## What you should do:
The entries that follow include a run beginning at the line with "an diesen Wettbewerb 111" and ending at the line with "Ergebnis: 104,3 102,7"; restate that run word for word and leave the rest out.

***** Source material

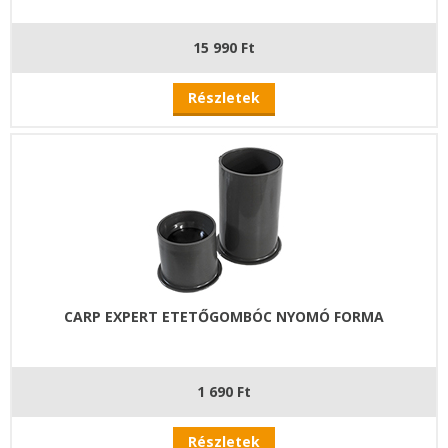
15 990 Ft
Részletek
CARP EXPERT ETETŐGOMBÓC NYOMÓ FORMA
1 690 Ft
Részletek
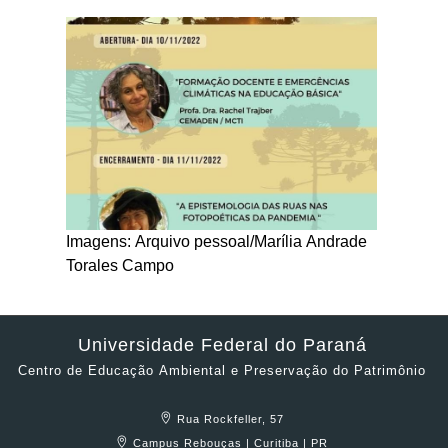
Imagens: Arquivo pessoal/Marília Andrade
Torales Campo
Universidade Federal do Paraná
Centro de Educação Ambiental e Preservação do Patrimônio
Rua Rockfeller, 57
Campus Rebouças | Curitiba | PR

**********
***** Source material

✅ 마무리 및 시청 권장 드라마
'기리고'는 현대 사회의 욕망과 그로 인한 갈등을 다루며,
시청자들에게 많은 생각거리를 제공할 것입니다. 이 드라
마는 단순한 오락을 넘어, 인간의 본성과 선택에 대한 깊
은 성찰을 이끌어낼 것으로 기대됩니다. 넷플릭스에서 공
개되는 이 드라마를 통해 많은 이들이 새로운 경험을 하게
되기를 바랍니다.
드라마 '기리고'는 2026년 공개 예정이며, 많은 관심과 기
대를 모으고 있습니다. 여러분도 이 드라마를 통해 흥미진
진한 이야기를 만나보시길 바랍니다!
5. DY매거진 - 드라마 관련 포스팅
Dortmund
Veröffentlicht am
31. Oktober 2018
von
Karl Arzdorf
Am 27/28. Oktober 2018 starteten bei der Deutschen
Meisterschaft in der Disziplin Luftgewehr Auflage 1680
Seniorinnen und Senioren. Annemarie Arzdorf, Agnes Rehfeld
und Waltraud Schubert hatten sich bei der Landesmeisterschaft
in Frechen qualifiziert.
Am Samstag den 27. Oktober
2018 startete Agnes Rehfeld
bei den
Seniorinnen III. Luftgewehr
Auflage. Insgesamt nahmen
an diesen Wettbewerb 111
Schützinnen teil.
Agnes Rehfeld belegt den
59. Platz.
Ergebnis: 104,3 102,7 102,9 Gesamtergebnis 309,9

**********
***** Source material

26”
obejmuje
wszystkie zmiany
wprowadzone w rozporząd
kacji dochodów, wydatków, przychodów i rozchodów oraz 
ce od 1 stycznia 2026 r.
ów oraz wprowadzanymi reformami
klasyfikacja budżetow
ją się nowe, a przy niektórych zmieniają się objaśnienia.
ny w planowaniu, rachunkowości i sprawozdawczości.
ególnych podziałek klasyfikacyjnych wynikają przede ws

**********

## Solved exercise:
an diesen Wettbewerb 111
Schützinnen teil.
Agnes Rehfeld belegt den
59. Platz.
Ergebnis: 104,3 102,7 102,9 Gesamtergebnis 309,9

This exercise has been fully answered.